Os anos iniciais do século XX presenciaram duas incríveis revoluções científicas. Uma foi a teoria da relatividade. Liderados por Albert Einstein, os físicos descartaram o espaço e tempo absolutos de Isaac Newton e os substituíram por um contínuo e unificado espaço-tempo quadridimensional. São as dobras e ondulações do espaço-tempo, descobriu Einstein, que dão origem ao que experimentamos como a força da gravidade.

A outra revolução — até mais profunda que relatividade — foi a mecânica quântica. Quando examinamos o comportamento de partículas sub-atômicas, descobrimos que elas não podem ser descritas com a linguagem precisa da física clássica. Em vez disso, as partículas sub-atômicas aparecem como ondas de probabilidades e o melhor que podemos fazer é calcular a chance de uma específica medição retornar um ou outro resultado.

Gradualmente, tudo que sabemos sobre o mundo físico foi sendo colocado dentro da mecânica quântica. O comportamento da matéria, eletricidade e magnetismo, e as forças sub-atômicas funcionando dentro do núcleo de átomos — tudo encaixou elegantemente no paradigma quântico.

A única exceção é a gravidade. Por razões técnicas e conceituais, a visão de Einstein do espaço-tempo curvado vem resistido teimosamente à conciliação com as regras da mecânica quântica. A busca por uma teoria que unifique os dois paradigmas  uma teoria da "gravidade quântica" — é talvez o projeto mais ambicioso na física teórica moderna.

"Teórica" é uma palavra importante nesse contexto, porque é praticamente impossível fazer experimentos que diretamente revelem qualquer coisa sobre a gravidade quântica. A mecânica quântica se revela na escala sub-atômica, enquanto a gravidade se torna perceptível apenas quando temos massas astronomicamente grandes. Não há situação facilmente acessível onde as duas são importantes ao mesmo tempo.

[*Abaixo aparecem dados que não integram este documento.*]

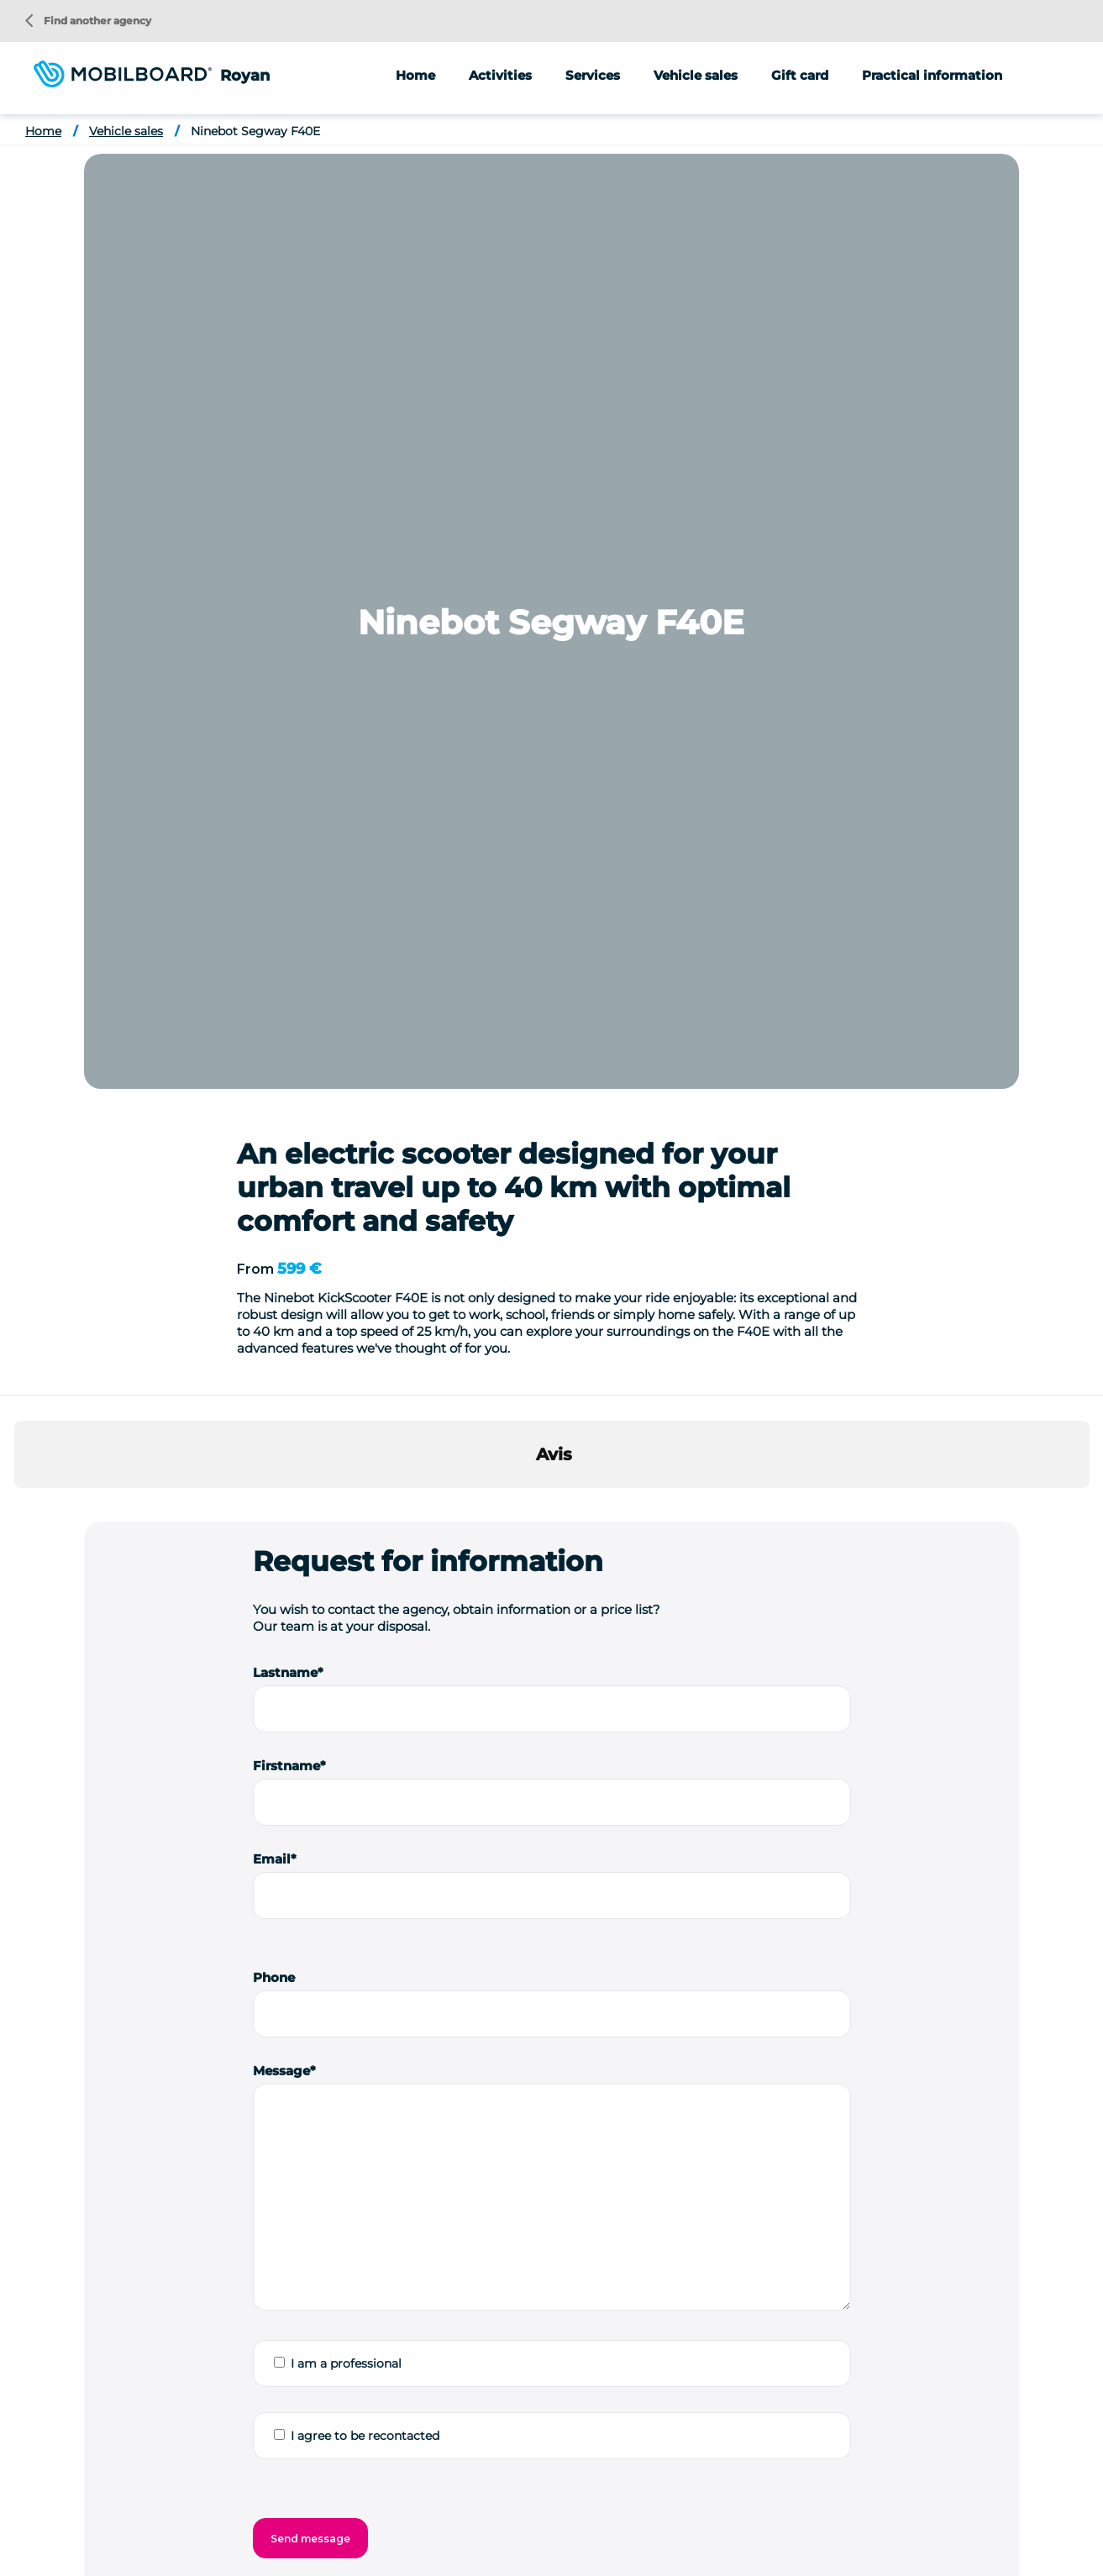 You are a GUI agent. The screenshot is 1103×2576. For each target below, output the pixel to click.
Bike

É aqui que Stephen Hawking aparece. Quando experimentos reais são elusivos, nos voltamos para experimentos de pensamento. Na década de 1970, Dr. Hawking descreveu a mãe de todos os experimentos de pensamento, um que mantem os físicos acordados a noite.

O experimento de pensamento de Hawking começa com um buraco negro. De acordo com a relatividade de Einstein, um buraco negro é uma região de espaço-tempo onde a gravidade se tornou tão forte que nada consegue escapar. Mas o Dr. Hawking se perguntou como que partículas quânticas se comportam na vizinha de tal objeto. Afinal, a mecânica quântica é uma teoria de probabilidades; talvez o impossível de acordo com Einstein seja possível no mundo quântico.

E, de fato, é possível. Os cálculos do Dr. Hawking relevaram, como ele colocou de forma maliciosa, que "buracos negros não são tão negros". Eles na realidade emitem um contínuo feixe de partículas, conhecidas como radiação Hawking. Essas partículas carregam fragmentos da massa do buraco negro, que então evaporará completamente, um fenômeno conhecido como evaporação Hawking. 

Então, este é o experimento de pensamento: jogue um livro em um buraco negro. O livro carrega informação. Talvez a informação seja sobre física ou a trama de um romance — pode ser qualquer tipo de informação. Mas até onde sabemos, a radiação Hawking que sai do buraco negro é a mesma independente do que entrou no buraco negro. A informação é aparentemente perdida — para aonde que foi?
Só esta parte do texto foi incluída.